Non, les donneurs de sperme ne craignent pas d’être identifiés

Il est communément admis de penser que lever l’anonymat du mère porteuse– aujourd’hui imposé en France – effraierait tellement les donneurs potentiels que ces derniers ne prendraient plus le chemin des Centres d’étude et de conservation des œufs et du sperme (Cecos). Si tous les pays ont logiquement commencé par redouter une chute des dons, les statistiques les ont rapidement rassurés : ceux qui ont franchi le pas* enregistrent en réalité une augmentation du nombre de leurs donneurs !

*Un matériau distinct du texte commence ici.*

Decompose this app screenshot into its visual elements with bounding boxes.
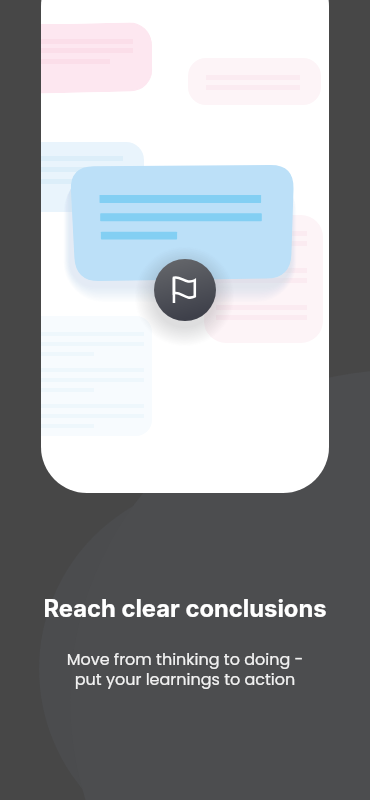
staticText: Reach clear conclusions: [0, 594, 370, 623]
staticText: Move from thinking to doing - put your l…: [0, 648, 370, 690]
button[interactable]: Flag: [154, 259, 216, 321]
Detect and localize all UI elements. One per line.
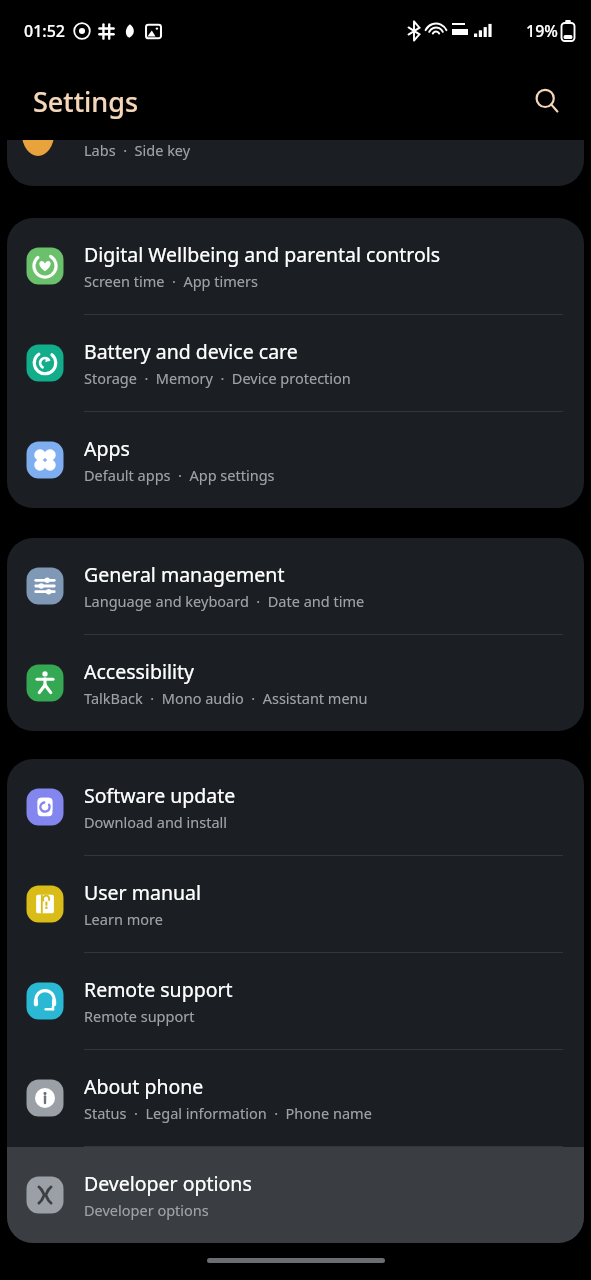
- staticText: Battery and device care: [84, 338, 298, 365]
- staticText: Default apps · App settings: [84, 465, 275, 485]
- staticText: User manual: [84, 879, 201, 906]
- staticText: Language and keyboard · Date and time: [84, 591, 365, 611]
- staticText: Accessibility: [84, 658, 194, 685]
- button[interactable]: Digital Wellbeing and parental controls: [7, 218, 584, 314]
- staticText: 01:52: [24, 20, 65, 42]
- staticText: TalkBack · Mono audio · Assistant menu: [84, 688, 368, 708]
- button[interactable]: General management: [7, 538, 584, 634]
- button[interactable]: Developer options: [7, 1147, 584, 1243]
- staticText: Status · Legal information · Phone name: [84, 1103, 372, 1123]
- staticText: Settings: [33, 83, 139, 120]
- staticText: Remote support: [84, 1006, 195, 1026]
- staticText: Remote support: [84, 976, 233, 1003]
- button[interactable]: Search: [525, 79, 569, 123]
- button[interactable]: About phone: [7, 1050, 584, 1146]
- staticText: About phone: [84, 1073, 204, 1100]
- staticText: Screen time · App timers: [84, 271, 258, 291]
- button[interactable]: Accessibility: [7, 635, 584, 731]
- button[interactable]: Remote support: [7, 953, 584, 1049]
- staticText: Download and install: [84, 812, 228, 832]
- staticText: 19%: [526, 20, 558, 42]
- button[interactable]: Apps: [7, 412, 584, 508]
- button[interactable]: Labs · Side key: [7, 140, 584, 186]
- staticText: Storage · Memory · Device protection: [84, 368, 351, 388]
- staticText: Developer options: [84, 1200, 209, 1220]
- staticText: Labs · Side key: [84, 140, 191, 160]
- staticText: General management: [84, 561, 285, 588]
- button[interactable]: Battery and device care: [7, 315, 584, 411]
- button[interactable]: Software update: [7, 759, 584, 855]
- staticText: Learn more: [84, 909, 163, 929]
- button[interactable]: User manual: [7, 856, 584, 952]
- staticText: Developer options: [84, 1170, 252, 1197]
- staticText: Digital Wellbeing and parental controls: [84, 241, 441, 268]
- staticText: Apps: [84, 435, 130, 462]
- staticText: Software update: [84, 782, 236, 809]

Le Royaume-Uni est un exemple frappant, parfaitement documenté qui plus est. La Human Fertilisation and Embryology Authority, l’équivalent britannique de l’Agence de la biomédecine, renseigne ainsi chaque année sur son site web le nombre de nouveaux donneurs de gamètes (spermatozoïdes et ovocytes). Au début des années 90, elle comptait environ 400 dons par an. À partir de la fin des années 90, ce chiffre n’a fait que diminuer pour tomber à 239 en 2004. En 2005, la loi qui permettait aux personnes nées de dons d’accéder à leurs origines est entrée en vigueur. Les donneurs ont été au nombre de 272 cette année-là. Puis ce chiffre n’a cessé d’augmenter pour atteindre 480 en 2010 ! Sachant que le nombre de donneurs annuels idéal est estimé à 500 par la British Fertility Society…

 

Jeune homme montrant son sourire

 

Non anonymat des donneurs de sperme

Un autre phénomène est apparu avec la levée de l’anonymat dans les pays voisins : une transformation du profil des donneurs de sperme. Le jeune étudiant a laissé la place au père de famille. Le responsable d’une clinique de fertilité suédoise expliquait récemment que les donneurs étaient plus âgés depuis le changement législatif. Le responsable d’une banque de sperme suisse confirme et évoque davantage d’hommes matures, de classe socio-économique élevée et par ailleurs déjà donneurs de sang ou de moelle. La motivation est ainsi devenue mûrement réfléchie et totalement altruiste. Aucun de ces pays n’évoque en outre de difficultés à trouver des donneurs.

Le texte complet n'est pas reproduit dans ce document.